A standardized G2-assay for the prediction of individual radiosensitivity.

BACKGROUND AND PURPOSE

An increased yield of chromatid breaks following G2-phase irradiation could be a marker of radiosensitivity-predisposing genes that respond to DNA damage. We have shown that the dynamic nature of chromatin-nucleoprotein complex, which is capable of rapid unfolding, disassembling, assembling and refolding, affects repair of radiation-induced DNA-lesions and causes chromatid breaks during G2-M transition in damaged DNA sites.

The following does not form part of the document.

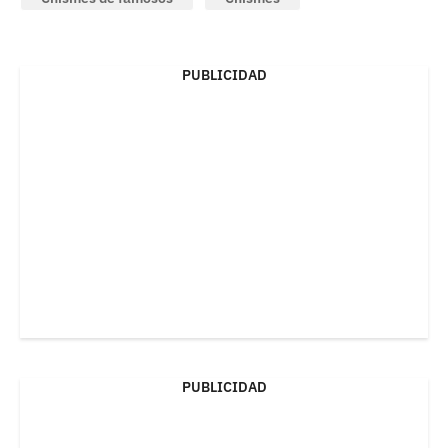
PUBLICIDAD
PUBLICIDAD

Here, we investigate induction and repair kinetics of chromatid breaks, their potential role in radiosensitivity predisposition and a standardized G2-assay is proposed to assess individual radiosensitivity.

MATERIALS AND METHODS

Lymphocytes from 125 blood donors with significant inter-individual radiosensitivity variation (healthy, cancer, AT-patients) are used to correlate G2-checkpoint efficiency with chromatid breakage and individual radiosensitivity. Experiments involve repair kinetics of chromatid breaks using colcemid-block and treatment with caffeine to abrogate G2-checkpoint, generate internal controls and standardize the G2-assay.

RESULTS

Radiation-induced chromatid breaks during G2-M transition, following 4h repair, remained unchanged and a significant correlation between G2-chromosomal radiosensitivity and G2-checkpoint efficiency to prevent chromatid breakage was found. A standardized G2-assay is developed by introducing normalization to conditions reflecting lack of checkpoint and repair similar to those of AT-patients, generating a unique standard for individual radiosensitivity testing.

CONCLUSIONS

The standardized G2-assay can minimize inter-laboratory and intra-experimental variations and may have straightforward application in clinical practice for individualization of radiotherapy protocols.